SMOTENC fails to fit_resample if input columns of both bool and category types are present.
In fact, it looks like the use of bool or of a categorical column with underlying bool data forces the conversion of other categorical input columns into float, which may end up in error if the conversion is not supported.
Steps/Code to Reproduce
import pandas as pd
from imblearn.over_sampling import SMOTENC
Xx = pd.DataFrame({
'c':pd.Categorical([x for x in "abbacaba"*3]),
'f':[.3,.5,.1,.2]*6,
'b':[False, False, True]*8})
y = pd.DataFrame({'out':[1,0,0,0,0,1,0,0,1,1,0,0]*2})
# Xx.info(), y.info()
SMOTENC(categorical_features=[0]).fit_resample(Xx.drop(columns=['b']), y) # OK cat + float
SMOTENC(categorical_features=[0]).fit_resample(Xx.astype({'b':float}), y) # OK cat + float + float
SMOTENC(categorical_features=[0]).fit_resample(Xx.astype({'c':str}), y) # OK 2str/cat + float + bool
SMOTENC(categorical_features=[0,2]).fit_resample(Xx.astype({'b':str}), y) # OK cat + float + 2str/cat
SMOTENC(categorical_features=[0,2]).fit_resample(Xx.astype({'b':str}).astype({'b':'category'}), y) # OK cat + float + 2str2cat/cat
SMOTENC(categorical_features=[0]).fit_resample(Xx, y) # ERROR cat + float + bool
# SMOTENC(categorical_features=[0,2]).fit_resample(Xx, y) # ERROR cat + float + bool/cat
# SMOTENC(categorical_features=[0,2]).fit_resample(Xx.astype({'b':'category'}), y) # ERROR cat + float + 2cat/cat
If column 'c' is defined from a string of digits instead ( e.g. 'c':pd.Categorical([x for x in "01102010"*3]) ) no exceptions are raised, but categorical columns in the output of the problematic calls present only Nan values
Expected Results
No error, balanced X,y in return
Actual Results
Traceback of the first faulty call in the example, other two are very similar
---------------------------------------------------------------------------
ValueError Traceback (most recent call last)
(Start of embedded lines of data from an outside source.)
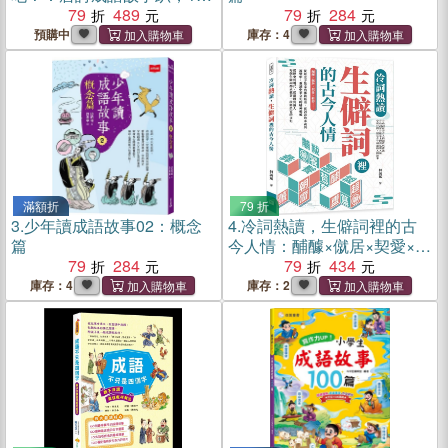
個成語，99篇穿越傳奇
79
489
79
284
預購中
庫存：4
滿額折
79 折
3.
少年讀成語故事02：概念
4.
冷詞熱讀，生僻詞裡的古
篇
今人情：酺醵×僦居×契愛×軫
79
284
悼……從經史子集走向鄉鎮
79
434
飯桌，在詞語的本義與流變
庫存：4
庫存：2
中，重讀中華文化的精神根
柢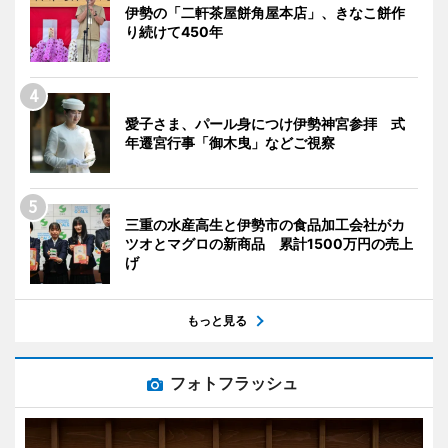
伊勢の「二軒茶屋餅角屋本店」、きなこ餅作
り続けて450年
愛子さま、パール身につけ伊勢神宮参拝 式
年遷宮行事「御木曳」などご視察
三重の水産高生と伊勢市の食品加工会社がカ
ツオとマグロの新商品 累計1500万円の売上
げ
もっと見る
フォトフラッシュ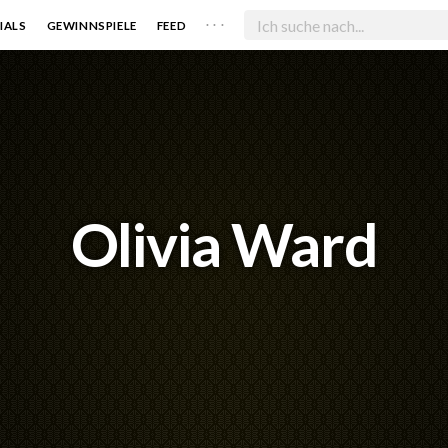
. . .
IALS
GEWINNSPIELE
FEED
Olivia Ward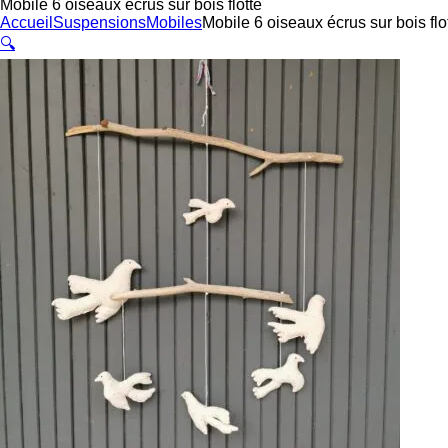
Mobile 6 oiseaux écrus sur bois flotté
Accueil
Suspensions
Mobiles
Mobile 6 oiseaux écrus sur bois flo
🔍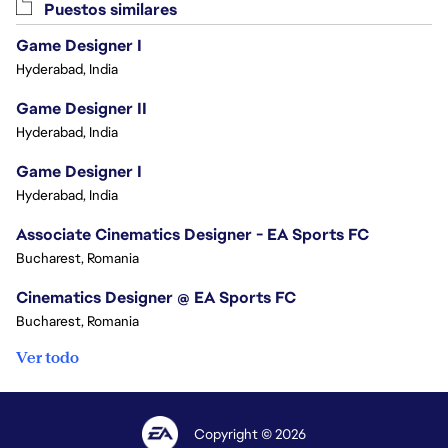
Puestos similares
Game Designer I
Hyderabad, India
Game Designer II
Hyderabad, India
Game Designer I
Hyderabad, India
Associate Cinematics Designer - EA Sports FC
Bucharest, Romania
Cinematics Designer @ EA Sports FC
Bucharest, Romania
Ver todo
Copyright © 2026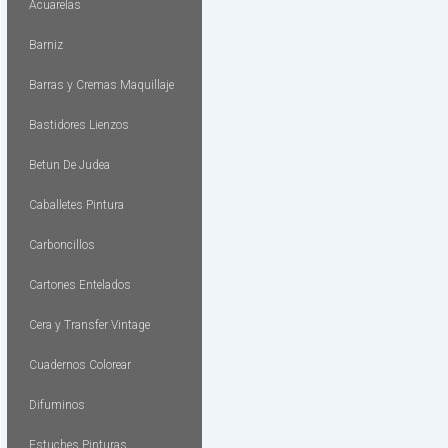
Acuarelas
Barniz
Barras y Cremas Maquillaje
Bastidores Lienzos
Betun De Judea
Caballetes Pintura
Carboncillos
Cartones Entelados
Cera y Transfer Vintage
Cuadernos Colorear
Difuminos
Estuches Pinturas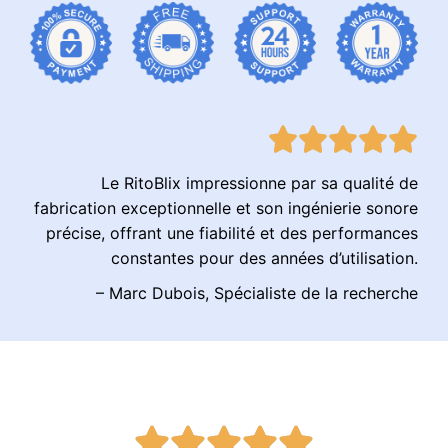
Le RitoBlix impressionne par sa qualité de
fabrication exceptionnelle et son ingénierie sonore
précise, offrant une fiabilité et des performances
constantes pour des années d’utilisation.
– Marc Dubois, Spécialiste de la recherche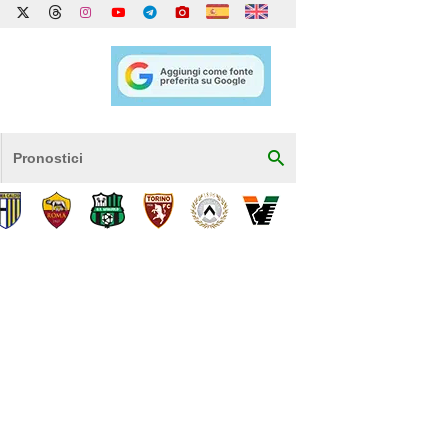
Pronostici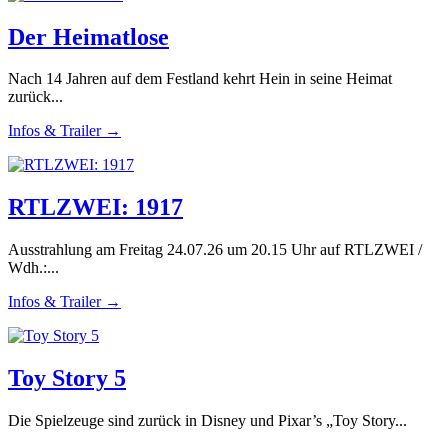
Der Heimatlose
Nach 14 Jahren auf dem Festland kehrt Hein in seine Heimat
zurück...
Infos & Trailer →
RTLZWEI: 1917
Ausstrahlung am Freitag 24.07.26 um 20.15 Uhr auf RTLZWEI /
Wdh.:...
Infos & Trailer →
Toy Story 5
Die Spielzeuge sind zurück in Disney und Pixar’s „Toy Story...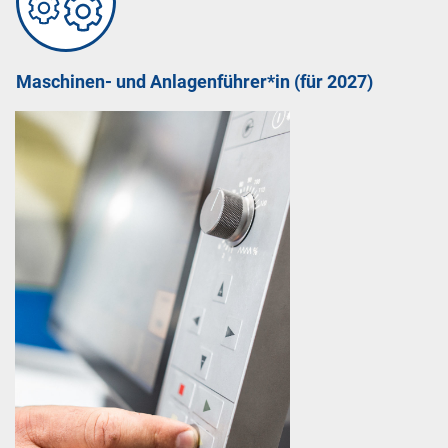
vollautomatisierte Anlagen, aber auch reine
Handarbeit werden Bestandteile deiner Ausbildung
sein.
Maschinen- und Anlagenführer*in (für 2027)
Du kannst täglich erleben, wie aus einer Zeichnung
fertige Metallbaugruppen, beispielsweise große
verschweißte Maschinengestelle werden.
Pack mit an und zieh deine ersten eigenen
Schweißnähte!
Voraussetzungen:
– mind. qualifizierter Hauptschulabschluss
– Handwerkliches Geschick
– gutes räumliches Vorstellungsvermögen
– Interesse an technischen Prozessen
Ausbildungsdauer: 3,5 Jahre*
File ~/miniconda3/lib/python3.10/site-packages/pandas/core/arrays/categorical.py:551, in Categorical.astype(self, dtype, copy)
550 try:
--> 551 new_cats = new_cats.astype(dtype=dtype, copy=copy)
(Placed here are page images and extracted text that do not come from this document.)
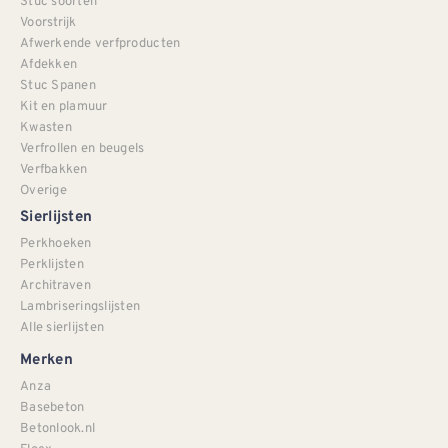
Stuc soorten
Voorstrijk
Afwerkende verfproducten
Afdekken
Stuc Spanen
Kit en plamuur
Kwasten
Verfrollen en beugels
Verfbakken
Overige
Sierlijsten
Perkhoeken
Perklijsten
Architraven
Lambriseringslijsten
Alle sierlijsten
Merken
Anza
Basebeton
Betonlook.nl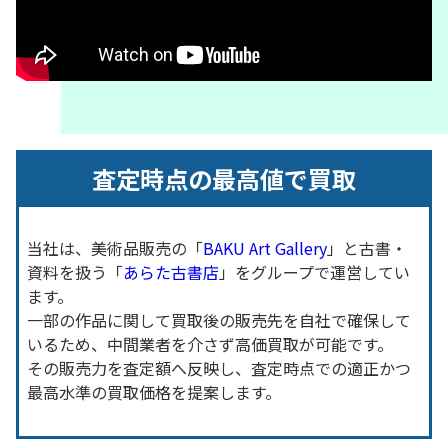
査定時点の最高値で買取
当社は、美術品販売の「
BAKU Art Gallery
」と古書・
資料を扱う「
あらた古書店
」をグループで運営してい
ます。
一部の作品に関して買取後の販売先を自社で確保して
いるため、中間業者を介さず高価買取が可能です。
その販売力を査定額へ反映し、査定時点での適正かつ
最高水準の買取価格を提案します。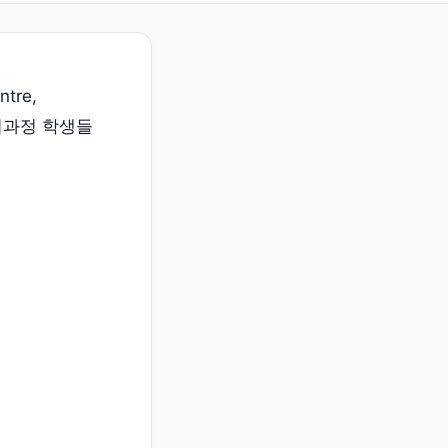
tre,
예비과정 학생들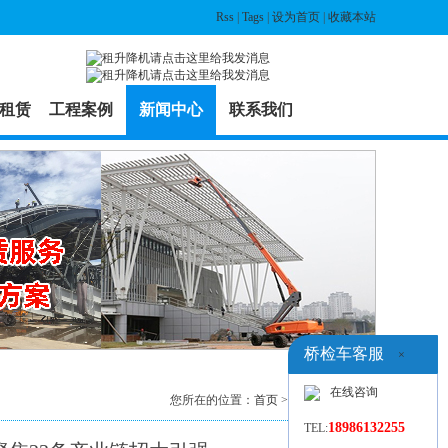
Rss
|
Tags
|
设为首页
|
收藏本站
租赁
工程案例
新闻中心
联系我们
桥检车客服
×
在线咨询
您所在的位置：
首页
>
新闻中心
> 列表
18986132255
TEL: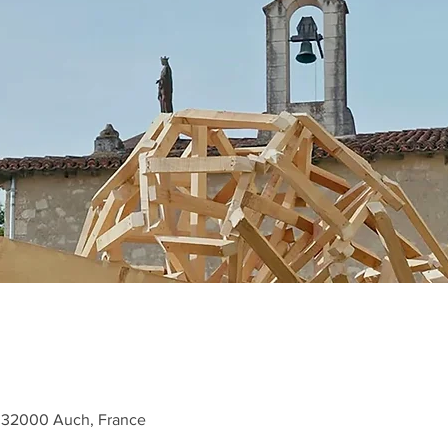
, 32000 Auch, France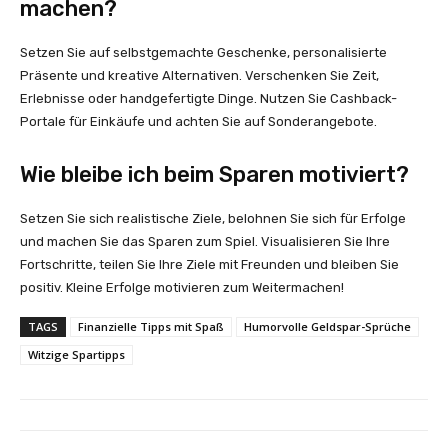
machen?
Setzen Sie auf selbstgemachte Geschenke, personalisierte
Präsente und kreative Alternativen. Verschenken Sie Zeit,
Erlebnisse oder handgefertigte Dinge. Nutzen Sie Cashback-
Portale für Einkäufe und achten Sie auf Sonderangebote.
Wie bleibe ich beim Sparen motiviert?
Setzen Sie sich realistische Ziele, belohnen Sie sich für Erfolge
und machen Sie das Sparen zum Spiel. Visualisieren Sie Ihre
Fortschritte, teilen Sie Ihre Ziele mit Freunden und bleiben Sie
positiv. Kleine Erfolge motivieren zum Weitermachen!
TAGS
Finanzielle Tipps mit Spaß
Humorvolle Geldspar-Sprüche
Witzige Spartipps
552 fill_value = self.categories._na_value
ValueError: could not convert string to float: 'a'
During handling of the above exception, another exception occurred:
ValueError Traceback (most recent call last)
Cell In[50], line 23
20 SMOTENC(categorical_features=[0,2]).fit_resample(Xx.astype({'b':str}), y) # OK cat + float + 2str/cat
21 SMOTENC(categorical_features=[0,2]).fit_resample(Xx.astype({'b':str}).astype({'b':'category'}), y) # OK cat + float + 2str2cat/cat
---> 23 SMOTENC(categorical_features=[0]).fit_resample(Xx, y) # ERROR cat + float + bool
24 # SMOTENC(categorical_features=[0,2]).fit_resample(Xx, y) # ERROR cat + float + bool/cat
25 # SMOTENC(categorical_features=[0,2]).fit_resample(Xx.astype({'b':'category'}), y) # ERROR cat + float + 2cat/cat
File ~/miniconda3/lib/python3.10/site-packages/imblearn/base.py:203, in BaseSampler.fit_resample(self, X, y)
182 """Resample the dataset.
183
184 Parameters
(...)
200 The corresponding label of `X_resampled`.
201 """
202 self._validate_params()
--> 203 return super().fit_resample(X, y)
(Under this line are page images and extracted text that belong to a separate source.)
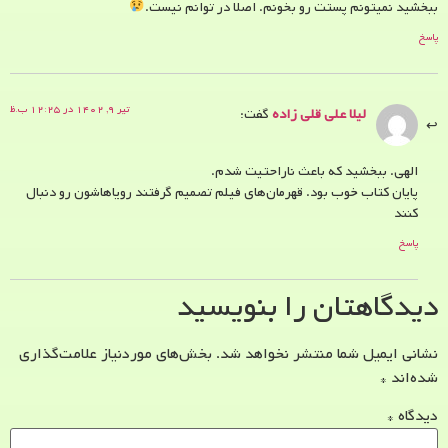
ببخشید نمیتونم پستت رو بخونم. اصلا در توانم نیست.
پاسخ
تیر ۹, ۱۴۰۲ در ۱۲:۲۵ ب.ظ
لیلا علی قلی زاده
گفت:
الهی. ببخشید که باعث ناراحتیت شدم.
پایان کتاب خوب بود. قهرمان‌های فیلم تصمیم گرفتند رویاهاشون رو دنبال
کنند
پاسخ
دیدگاهتان را بنویسید
نشانی ایمیل شما منتشر نخواهد شد.
بخش‌های موردنیاز علامت‌گذاری
شده‌اند
*
دیدگاه
*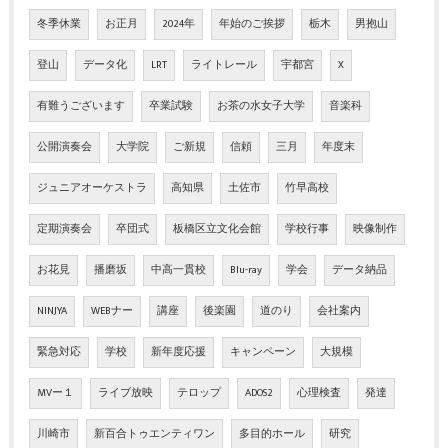
冬季休業
お正月
2024年
年始のご挨拶
栃木
男抱山
登山
データ化
LRT
ライトレール
宇都宮
X
有難うございます
卒業試験
お茶の水女子大学
音楽科
公開演奏会
大学院
ご新規
信頼
三月
年度末
ジュニアオーケストラ
高知県
土佐市
竹早高校
定期演奏会
卒団式
板橋区立文化会館
学校行事
映像制作
お花見
播磨坂
中高一貫校
Blu-ray
学会
データ納品
NINJYA
WEBナー
講座
後楽園
道のり
会社案内
緊急対応
学校
新年度応援
キャンペーン
大規模
MVー１
ライブ放映
テロップ
ADOS2
心理検査
発達
川崎市
新百合トゥエンティワン
多目的ホール
研究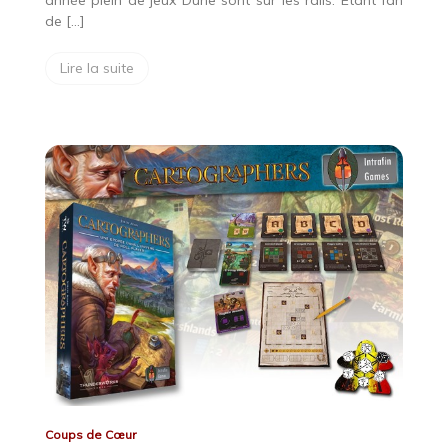
année plein de jeux Dune sont sur les rails. Etant fan
de […]
Lire la suite
Coups de Cœur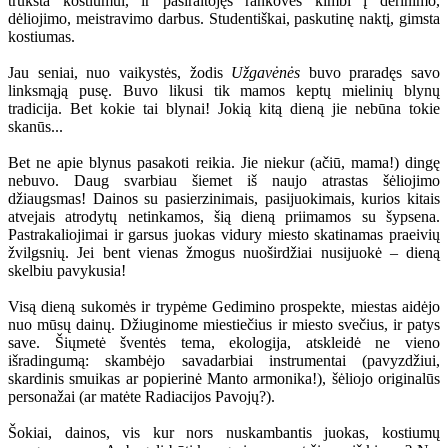
trūksta kostiumui, ir pasiraitojęs rankoves kimbi į derinimo,
dėliojimo, meistravimo darbus. Studentiškai, paskutinę naktį, gimsta
kostiumas.
Jau seniai, nuo vaikystės, žodis
Užgavėnės
buvo praradęs savo
linksmąją pusę. Buvo likusi tik mamos keptų mielinių blynų
tradicija. Bet kokie tai blynai! Jokią kitą dieną jie nebūna tokie
skanūs...
Bet ne apie blynus pasakoti reikia. Jie niekur (ačiū, mama!) dingę
nebuvo. Daug svarbiau šiemet iš naujo atrastas šėliojimo
džiaugsmas! Dainos su pasierzinimais, pasijuokimais, kurios kitais
atvejais atrodytų netinkamos, šią dieną priimamos su šypsena.
Pastrakaliojimai ir garsus juokas vidury miesto skatinamas praeivių
žvilgsnių. Jei bent vienas žmogus nuoširdžiai nusijuokė – dieną
skelbiu pavykusia!
Visą dieną sukomės ir trypėme Gedimino prospekte, miestas aidėjo
nuo mūsų dainų. Džiuginome miestiečius ir miesto svečius, ir patys
save. Šiųmetė šventės tema, ekologija, atskleidė ne vieno
išradingumą: skambėjo savadarbiai instrumentai (pavyzdžiui,
skardinis smuikas ar popierinė Manto armonika!), šėliojo originalūs
personažai (ar matėte Radiacijos Pavojų?).
Šokiai, dainos, vis kur nors nuskambantis juokas, kostiumų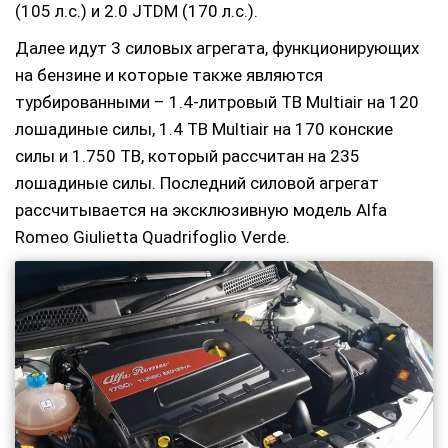
(105 л.с.) и 2.0 JTDM (170 л.с.).
Далее идут 3 силовых агрегата, функционирующих
на бензине и которые также являются
турбированными – 1.4-литровый ТВ Multiair на 120
лошадиные силы, 1.4 TB Multiair на 170 конские
силы и 1.750 ТВ, который рассчитан на 235
лошадиные силы. Последний силовой агрегат
рассчитывается на эксклюзивную модель Alfa
Romeo Giulietta Quadrifoglio Verde.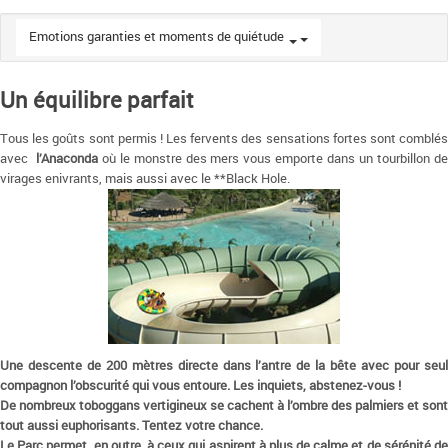
Emotions garanties et moments de quiétude
Un équilibre parfait
Tous les goûts sont permis ! Les fervents des sensations fortes sont comblés
avec
l’Anaconda
où le monstre des mers vous emporte dans un tourbillon d
virages enivrants, mais aussi avec le **Black Hole.
Une descente de 200 mètres directe dans l’antre de la bête avec pour seul
compagnon l’obscurité qui vous entoure. Les inquiets, abstenez-vous !
De nombreux toboggans vertigineux se cachent à l’ombre des palmiers et sont
tout aussi euphorisants. Tentez votre chance.
Le Parc permet, en outre, à ceux qui aspirent à plus de calme et de sérénité de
File ~/miniconda3/lib/python3.10/site-packages/imblearn/base.py:82, in SamplerMixin.fit_resample(self, X, y)
80 check_classification_targets(y)
81 arrays_transformer = ArraysTransformer(X, y)
---> 82 X, y, binarize_y = self._check_X_y(X, y)
84 self.sampling_strategy_ = check_sampling_strategy(
85 self.sampling_strategy, y, self._sampling_type
86 )
88 output = self._fit_resample(X, y)
File ~/miniconda3/lib/python3.10/site-packages/imblearn/over_sampling/_smote/base.py:540, in SMOTENC._check_X_y(self, X, y)
536 """Overwrite the checking to let pass some string for categorical
537 features.
538 """
539 y, binarize_y = check_target_type(y, indicate_one_vs_all=True)
--> 540 X, y = self._validate_data(
541 X, y, reset=True, dtype=None, accept_sparse=["csr", "csc"]
542 )
543 return X, y, binarize_y
File ~/miniconda3/lib/python3.10/site-packages/sklearn/base.py:554, in BaseEstimator._validate_data(self, X, y, reset, validate_separately, **check_params)
552 y = check_array(y, input_name="y", **check_y_params)
553 else:
--> 554 X, y = check_X_y(X, y, **check_params)
555 out = X, y
557 if not no_val_X and check_params.get("ensure_2d", True):
File ~/miniconda3/lib/python3.10/site-packages/sklearn/utils/validation.py:1104, in check_X_y(X, y, accept_sparse, accept_large_sparse, dtype, order, copy, force_all_finite, ensure_2d, allow_nd, multi_output, ensure_min_samples, ensure_min_features, y_numeric, estimator)
1099 estimator_name = _check_estimator_name(estimator)
1100 raise ValueError(
1101 f"{estimator_name} requires y to be passed, but the target y is None"
1102 )
-> 1104 X = check_array(
1105 X,
1106 accept_sparse=accept_sparse,
1107 accept_large_sparse=accept_large_sparse,
1108 dtype=dtype,
1109 order=order,
1110 copy=copy,
1111 force_all_finite=force_all_finite,
1112 ensure_2d=ensure_2d,
1113 allow_nd=allow_nd,
1114 ensure_min_samples=ensure_min_samples,
1115 ensure_min_features=ensure_min_features,
1116 estimator=estimator,
1117 input_name="X",
1118 )
1120 y = _check_y(y, multi_output=multi_output, y_numeric=y_numeric, estimator=estimator)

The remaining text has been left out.